Pyrrolo[3,4-c]pyrrole-1,4-dione, 2,5-dihydro-3,6-diphenyl-

Administrative data

Description of key information

28 day oral repeated dose toxicity: NOAEL > 1000 mg/kg bw ; OECD 407, RCC 1987 

Key value for chemical safety assessment

Repeated dose toxicity: via oral route - systemic effects

Endpoint conclusion

Dose descriptor:

NOAEL

1 000 mg/kg bw/day

Study duration:

subacute

Species:

rat

Additional information

An oral subacute toxicity study (28 d) was conducted, according to OECD guideline 407 (RCC 1987). Groups of 5 male and 5 female Wistar rats were dosed orally via gavage cannula over 4 weeks with the test substance at dose levels of 0, 100, 300 and 1000 mg/kg bw/day. Clinical signs and mortality were observed twice daily in all animals. Blood and urine samples were taken for laboratory investigations 24 hours after last application. On completion of 4 weeks of dosing all animals were killed and necropsied and given a detailed post mortem examination with organs being weighed and a list of tissues placed in fixative.

The results of the study can be summarised as follows:

- Analysis of Dosing Solutions: All formulations were prepared to an acceptable degree of accuracy.

- Mortality: There were no deaths as a result of treatment with the test substance.
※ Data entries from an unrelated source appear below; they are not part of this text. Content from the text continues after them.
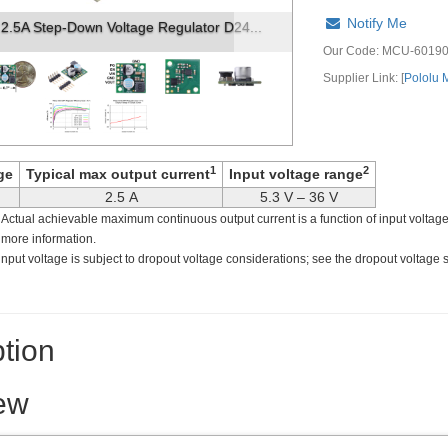
Notify Me
p-Down Voltage Regulator D24V22Fx, to...
Our Code:
MCU-6019
Supplier Link: [
Pololu
1
2
ge
Typical max output current
Input voltage range
2.5 A
5.3 V – 36 V
. Actual achievable maximum continuous output current is a function of input voltage
 more information.
nput voltage is subject to dropout voltage considerations; see the dropout voltage 
tion
ew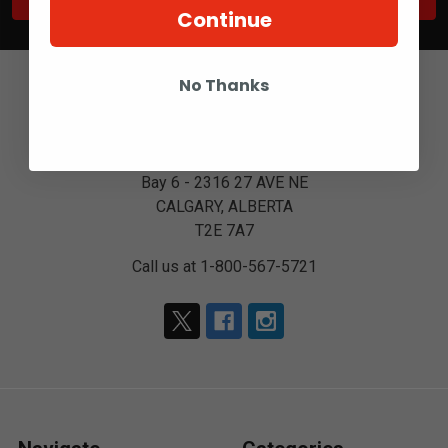
Continue
No Thanks
Bay 6 - 2316 27 AVE NE
CALGARY, ALBERTA
T2E 7A7
Call us at 1-800-567-5721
- Clinical Signs: No signs of toxicity which could be related to test article treatment were observed.

- Body Weights: No significant differences in body weight gain was observed between the animals of the test article and control groups during the experiment.

- Food Consumption: No significant differences in food consumption was observed between the animals of the test article and control groups during the experiment.
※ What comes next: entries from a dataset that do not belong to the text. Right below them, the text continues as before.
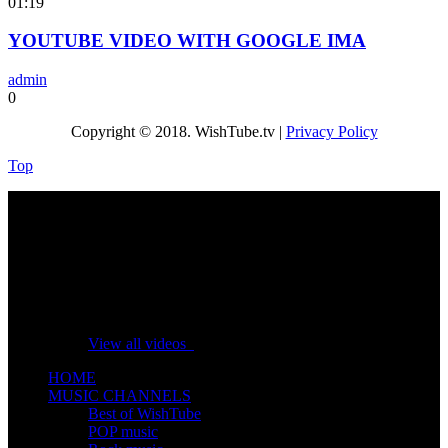
01:19
YOUTUBE VIDEO WITH GOOGLE IMA
admin
0
Copyright © 2018. WishTube.tv |
Privacy Policy
Top
No videos yet!
Click on "Watch later" to put videos here
View all videos
HOME
MUSIC CHANNELS
Best of WishTube
POP music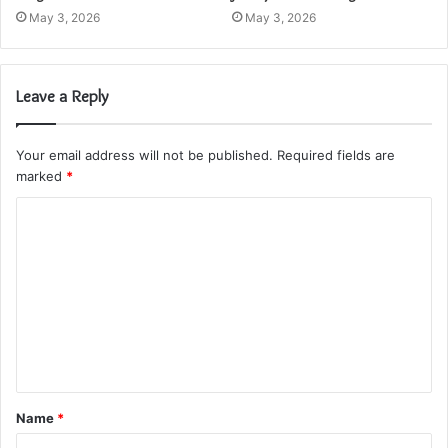
May 3, 2026
May 3, 2026
Leave a Reply
Your email address will not be published.
Required fields are
marked
*
C
o
m
m
e
n
t
Name
*
*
- Ophtalmoscopic Examination: No treatment-related findings were noted.

-Laboratory Investigations:

* Haematology: The assessment of hematology data indicated no changes of toxicological significance at termination of the treatment.

* Clinical Chemistry: The assessment of clinical biochemistry data indicated no changes of toxicological significance at termination of the treatment.

* Urinalysis: The assessment of urinanalysis data indicated no changes of toxicological significance at termination of the treatment.

- Terminal Studies

* Organ Weights: No significant differences were observed in absolute and relative organ weights between the animals of the control and test article-treated group.

* Necropsy Findings: All pathologic findings recorded were of a spontaneous nature common to rats of this age and strain. There was no evidence of abnormal histopathological findings, resulting from treatment with the test substance.

Based upon the results obtained in this study the "no observed adverse effect level" and the "no observed effect level" were greater than 1000 mg/kg bw/d for male and female rats when administered orally by gavage.

Justification for classification or non-classification

Dangerous Substance Directive (67/548/EEC)

The available study is considered reliable and suitable for classification purposes under 67/548/EEC. As a result the substance is not considered to be classified for repeated oral toxicity under Directive 67/548/EEC, as amended for the 28th time in Directive 2001/59/EC.

 

Classification, Labelling, and Packaging Regulation (EC) No. 1272/2008

The available experimental test data are reliable and suitable for classification purposes under Regulation 1272/2008. As a result the substance is not considered to be classified for repeated oral toxicity under Regulation (EC) No. 1272/2008.